YOUR INSTRUCTIONS – Nothing before the line containing "de encendido) del" belongs in the answer; quote that line and all lines after it through the end of the material, word for word.

SUPPLIED RECORDS –

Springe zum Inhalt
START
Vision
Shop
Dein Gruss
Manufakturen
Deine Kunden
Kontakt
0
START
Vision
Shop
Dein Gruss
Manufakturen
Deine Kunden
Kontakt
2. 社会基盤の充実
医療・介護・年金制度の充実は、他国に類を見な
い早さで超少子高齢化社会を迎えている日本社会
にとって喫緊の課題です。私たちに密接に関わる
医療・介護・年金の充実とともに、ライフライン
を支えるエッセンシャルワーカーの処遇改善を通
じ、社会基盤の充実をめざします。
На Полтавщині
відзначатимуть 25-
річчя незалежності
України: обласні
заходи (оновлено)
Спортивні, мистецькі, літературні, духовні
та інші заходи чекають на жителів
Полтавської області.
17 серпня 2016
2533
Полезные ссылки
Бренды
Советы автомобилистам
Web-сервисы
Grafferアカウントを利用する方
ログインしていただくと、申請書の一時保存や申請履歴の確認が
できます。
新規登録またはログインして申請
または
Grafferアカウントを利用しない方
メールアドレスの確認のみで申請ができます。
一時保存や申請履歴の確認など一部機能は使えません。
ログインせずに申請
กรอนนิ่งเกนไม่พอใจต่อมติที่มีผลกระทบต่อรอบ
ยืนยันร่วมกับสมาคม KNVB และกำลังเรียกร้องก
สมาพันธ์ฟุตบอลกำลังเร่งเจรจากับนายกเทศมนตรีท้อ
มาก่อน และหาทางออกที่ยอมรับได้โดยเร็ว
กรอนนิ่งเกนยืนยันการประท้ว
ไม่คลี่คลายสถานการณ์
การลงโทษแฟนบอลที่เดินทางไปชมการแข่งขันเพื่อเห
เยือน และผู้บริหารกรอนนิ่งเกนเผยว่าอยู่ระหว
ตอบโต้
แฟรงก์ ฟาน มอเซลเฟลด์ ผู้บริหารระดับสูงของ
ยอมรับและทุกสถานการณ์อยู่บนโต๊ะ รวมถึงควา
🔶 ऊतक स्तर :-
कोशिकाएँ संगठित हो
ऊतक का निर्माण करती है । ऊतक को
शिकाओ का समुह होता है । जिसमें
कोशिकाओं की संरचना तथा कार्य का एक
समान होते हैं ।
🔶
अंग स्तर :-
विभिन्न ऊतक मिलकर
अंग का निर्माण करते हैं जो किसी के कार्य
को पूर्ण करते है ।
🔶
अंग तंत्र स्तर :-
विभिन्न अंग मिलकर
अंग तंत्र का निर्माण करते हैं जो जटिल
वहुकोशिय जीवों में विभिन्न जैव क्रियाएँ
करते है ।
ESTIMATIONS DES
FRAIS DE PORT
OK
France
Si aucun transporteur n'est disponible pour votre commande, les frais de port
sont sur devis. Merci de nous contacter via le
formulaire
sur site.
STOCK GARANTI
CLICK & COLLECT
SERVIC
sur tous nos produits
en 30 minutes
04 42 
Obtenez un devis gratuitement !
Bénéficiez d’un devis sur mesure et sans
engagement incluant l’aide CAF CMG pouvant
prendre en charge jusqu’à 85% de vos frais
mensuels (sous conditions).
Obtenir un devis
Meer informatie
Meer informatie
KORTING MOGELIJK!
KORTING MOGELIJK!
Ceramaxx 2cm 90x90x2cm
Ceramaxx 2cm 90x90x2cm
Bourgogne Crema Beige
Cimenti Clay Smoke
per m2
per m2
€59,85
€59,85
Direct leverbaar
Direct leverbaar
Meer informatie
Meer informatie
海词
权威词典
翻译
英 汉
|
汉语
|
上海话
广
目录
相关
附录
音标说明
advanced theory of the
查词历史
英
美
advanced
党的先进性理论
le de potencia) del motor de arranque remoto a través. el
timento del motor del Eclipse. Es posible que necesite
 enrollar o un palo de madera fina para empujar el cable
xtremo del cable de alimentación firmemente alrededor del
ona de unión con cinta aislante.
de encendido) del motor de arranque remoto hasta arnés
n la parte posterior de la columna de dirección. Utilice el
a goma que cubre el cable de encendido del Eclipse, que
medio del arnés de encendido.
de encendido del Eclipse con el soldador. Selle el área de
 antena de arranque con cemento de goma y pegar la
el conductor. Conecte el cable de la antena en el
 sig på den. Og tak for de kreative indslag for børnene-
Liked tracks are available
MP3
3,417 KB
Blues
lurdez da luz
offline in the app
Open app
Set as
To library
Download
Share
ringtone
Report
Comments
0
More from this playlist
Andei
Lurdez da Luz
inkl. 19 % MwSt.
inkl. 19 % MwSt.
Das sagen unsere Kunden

ANSWER FOR THIS EXERCISE –
de encendido) del motor de arranque remoto hasta arnés
n la parte posterior de la columna de dirección. Utilice el
a goma que cubre el cable de encendido del Eclipse, que
medio del arnés de encendido.
de encendido del Eclipse con el soldador. Selle el área de
 antena de arranque con cemento de goma y pegar la
el conductor. Conecte el cable de la antena en el
 sig på den. Og tak for de kreative indslag for børnene-
Liked tracks are available
MP3
3,417 KB
Blues
lurdez da luz
offline in the app
Open app
Set as
To library
Download
Share
ringtone
Report
Comments
0
More from this playlist
Andei
Lurdez da Luz
inkl. 19 % MwSt.
inkl. 19 % MwSt.
Das sagen unsere Kunden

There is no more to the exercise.